Nature Biotechnology ( IF 33.1 ) Pub Date : 2024-11-04 , DOI: 10.1038/s41587-024-02469-9 M. Frank Erasmus, Laura Spector, Fortunato Ferrara, Roberto DiNiro, Thomas J. Pohl, Katheryn Perea-Schmittle, Wei Wang, Peter M. Tessier, Crystal Richardson, Laure Turner, Sumit Kumar, Daniel Bedinger, Pietro Sormanni, Monica L. Fernández-Quintero, Andrew B. Ward, Johannes R. Loeffler, Olivia M. Swanson, Charlotte M. Deane, Matthew I. J. Raybould, Andreas Evers, Carolin Sellmann, Sharrol Bachas, Jeff Ruffolo, Horacio G. Nastri, Karthik Ramesh, Jesper Sørensen, Rebecca Croasdale-Wood, Oliver Hijano, Camila Leal-Lopes, Melody Shahsavarian, Yu Qiu, Paolo Marcatili, Erik Vernet, Rahmad Akbar, Simon Friedensohn, Rick Wagner, Vinodh babu Kurella, Shipra Malhotra, Satyendra Kumar, Patrick Kidger, Juan C. Almagro, Eric Furfine, Marty Stanton, Christilyn P. Graff, Santiago David Villalba, Florian Tomszak, Andre A. R. Teixeira, Elizabeth Hopkins, Molly Dovner, Sara D’Angelo, Andrew R. M. Bradbury
Science is frequently subject to the Gartner hype cycle1: emergent technologies spark intense initial enthusiasm with the recruitment of dedicated scientists.

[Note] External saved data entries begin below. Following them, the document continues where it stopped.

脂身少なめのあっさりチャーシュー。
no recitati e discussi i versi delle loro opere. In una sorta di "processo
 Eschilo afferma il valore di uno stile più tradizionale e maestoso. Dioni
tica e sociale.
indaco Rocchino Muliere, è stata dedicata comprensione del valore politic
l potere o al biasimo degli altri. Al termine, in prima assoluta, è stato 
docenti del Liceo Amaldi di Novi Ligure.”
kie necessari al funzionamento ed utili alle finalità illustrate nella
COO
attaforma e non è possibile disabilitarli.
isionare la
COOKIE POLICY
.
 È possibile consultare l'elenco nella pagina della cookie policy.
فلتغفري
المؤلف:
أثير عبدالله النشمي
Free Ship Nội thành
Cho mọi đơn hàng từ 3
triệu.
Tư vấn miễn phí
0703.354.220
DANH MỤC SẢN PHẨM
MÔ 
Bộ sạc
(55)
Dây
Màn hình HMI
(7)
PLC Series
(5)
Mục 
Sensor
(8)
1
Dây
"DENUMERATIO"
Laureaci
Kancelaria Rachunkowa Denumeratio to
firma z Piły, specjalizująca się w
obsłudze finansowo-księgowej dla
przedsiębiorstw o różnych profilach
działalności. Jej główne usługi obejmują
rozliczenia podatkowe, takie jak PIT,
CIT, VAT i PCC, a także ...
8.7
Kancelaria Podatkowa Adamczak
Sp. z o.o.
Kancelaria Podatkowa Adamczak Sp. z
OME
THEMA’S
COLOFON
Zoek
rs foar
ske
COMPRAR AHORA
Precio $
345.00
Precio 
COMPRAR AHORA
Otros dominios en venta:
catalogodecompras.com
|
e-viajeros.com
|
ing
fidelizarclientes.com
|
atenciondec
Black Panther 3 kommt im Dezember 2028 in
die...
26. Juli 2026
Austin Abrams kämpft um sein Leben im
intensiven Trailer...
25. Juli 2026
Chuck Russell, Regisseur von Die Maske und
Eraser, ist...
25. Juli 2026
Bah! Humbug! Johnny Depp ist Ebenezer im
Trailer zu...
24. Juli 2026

As limitations are recognized, disillusionment often sets in; some scientists turn away, disappointed in the inability of the new technology to deliver on initial promise, while others persevere and further develop the technology. Although the value (or not) of a new technology usually becomes clear with time, appropriate benchmarks can be invaluable in highlighting strengths and areas for improvement, substantially speeding up technology maturation. A particular challenge in computational engineering and artificial intelligence (AI)/machine learning (ML) is that benchmarks and best practices are uncommon, so it is particularly hard for non-experts to assess the impact and performance of these methods. Although multiple papers have highlighted best practices and evaluation guidelines2,3,4, the true test for such methods is ultimately prospective performance, which requires experimental testing.
中文翻译:
AIntibody:一项经过计算机验证的抗体发现设计挑战赛
科学经常受到 Gartner 炒作周期1 的影响:新兴技术通过招募敬业的科学家激发了强烈的初始热情。随着局限性被认识到,幻灭往往会开始;一些科学家对新技术无法兑现最初的承诺感到失望,而其他科学家则坚持不懈并进一步发展这项技术。尽管新技术的价值(或价值)通常会随着时间的推移而变得清晰,但适当的基准对于突出优势和需要改进的领域非常宝贵,从而大大加快技术的成熟。计算工程和人工智能 (AI)/机器学习 (ML) 的一个特殊挑战是基准和最佳实践并不常见,因此非专家特别难以评估这些方法的影响和性能。尽管多篇论文都强调了最佳实践和评估指南2,3,4,但对此类方法的真正测试最终是前瞻性性能,这需要实验测试。